Looking to the available components, basically
the algorithm is being designed with data
structures that can be local or remote. Then,
these are usually that much more complicated
than just the local or just the remote, and
here also besides the routine or state machine
also the exception or error handling and the
having of the queues everywhere for both
throttling and delay-retries (besides the
usual inline re-tries and about circuit
breaker). So, this is along the lines of
"this is an object/octet store" (and AWS
has an offering "Elastic File System" which
is an NFS Networked File System that looks
quite the bit more economical than S3 for
this purpose), "this is a number allocator"
(without sequence.nextVal in an RDBMS, the
requirements allow some gaps in the sequence,
here to use some DynamoDB table attribute's
"atomic counter"), then along the lines of
"this is a queue" and separately "I push to
queues" and "I pop queues", and about "queue
this for right now" and "queue this for later".
Then, there's various mappings, like id to number
and number to id, where again for no-drops / no-dupes
/ Murphy's-law that the state of the mappings is
basically "forward-safe" and that retries make
the system robust and "self-healing". Other mappings
include a removed/deleted bag, this basically looks
like a subset of a series or range of the assigned
numbers, of the all-table and each group-table,
basically numbers are added as attributes to the
item for the series or range.

Octet Store

Then, as noted above, with Murphy's law, any of the
edges of the flowgraph can break at any time, about
the request/response each that defines the boundary
(and a barrier), there is basically defined an abstract
generic exception "TryableException" that has only two
subclasses, "Retryable" and "Nonretryable". Then, the
various implementations of the data structures in the
patterns of their use variously throw these in puking
back the stack trace, then for inline re-tries, delay
re-tries, and fails.

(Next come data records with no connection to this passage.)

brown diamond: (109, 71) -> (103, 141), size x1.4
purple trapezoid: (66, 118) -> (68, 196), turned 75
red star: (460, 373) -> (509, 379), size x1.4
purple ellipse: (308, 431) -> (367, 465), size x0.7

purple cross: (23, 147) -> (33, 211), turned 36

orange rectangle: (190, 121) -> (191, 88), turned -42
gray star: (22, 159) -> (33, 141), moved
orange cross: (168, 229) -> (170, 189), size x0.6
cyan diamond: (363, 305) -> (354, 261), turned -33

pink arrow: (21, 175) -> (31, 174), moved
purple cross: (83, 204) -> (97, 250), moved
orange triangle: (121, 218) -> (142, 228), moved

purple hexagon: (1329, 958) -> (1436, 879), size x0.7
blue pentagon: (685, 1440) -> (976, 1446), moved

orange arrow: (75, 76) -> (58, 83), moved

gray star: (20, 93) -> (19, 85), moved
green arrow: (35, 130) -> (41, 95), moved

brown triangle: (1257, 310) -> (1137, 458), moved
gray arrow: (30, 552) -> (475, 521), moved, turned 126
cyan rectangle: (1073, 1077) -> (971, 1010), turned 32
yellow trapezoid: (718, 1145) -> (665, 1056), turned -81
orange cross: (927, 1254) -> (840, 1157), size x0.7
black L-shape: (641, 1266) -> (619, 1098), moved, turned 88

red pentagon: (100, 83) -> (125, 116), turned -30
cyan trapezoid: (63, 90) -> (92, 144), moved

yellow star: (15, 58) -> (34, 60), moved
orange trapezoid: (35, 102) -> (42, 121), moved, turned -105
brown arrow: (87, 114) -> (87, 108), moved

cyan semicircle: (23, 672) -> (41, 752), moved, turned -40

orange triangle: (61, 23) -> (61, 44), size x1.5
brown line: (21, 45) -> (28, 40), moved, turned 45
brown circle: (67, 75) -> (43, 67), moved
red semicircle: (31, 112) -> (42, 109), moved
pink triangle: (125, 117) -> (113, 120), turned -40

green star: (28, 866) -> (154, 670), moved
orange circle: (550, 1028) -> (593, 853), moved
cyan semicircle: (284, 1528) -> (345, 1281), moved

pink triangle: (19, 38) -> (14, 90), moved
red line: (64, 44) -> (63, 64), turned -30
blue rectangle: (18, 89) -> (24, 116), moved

Here there's usually a definition
of "idempotence" for methods that are re-tryable besides
exceptions that might go away. The idea is to build
this into the procedure, so it's all built at compile-
time the correctness of the composition of the steps
of the flowgraph of the procedure.

Then, for the runtime, basically it will be some Java
container on the host or in a container, with basically
a cheap simple watchdog/heartbeat that uses signals on
unix (posix) to be keeping the service/routine nodes
(that can fail) up, to bounce (restart) them with signals,
and to reasonably fail and alarm if thrashing of the
child process of the watchdog/nanny, with maybe some
timer update up to the watchdog/heartbeat. Then basically
this runner executes the routine/workflow logic in the jar,
besides that then a mount of the NFS being the only admin
on the box, everything else being run up out of the
environment from the build artifact.

The build artifact then looks that I'd use Spring for
wiring a container and also configuration profiles and
maybe Spring AOP and this kind of thing, i.e., just
spring-core (toward avoiding "all" of spring-boot).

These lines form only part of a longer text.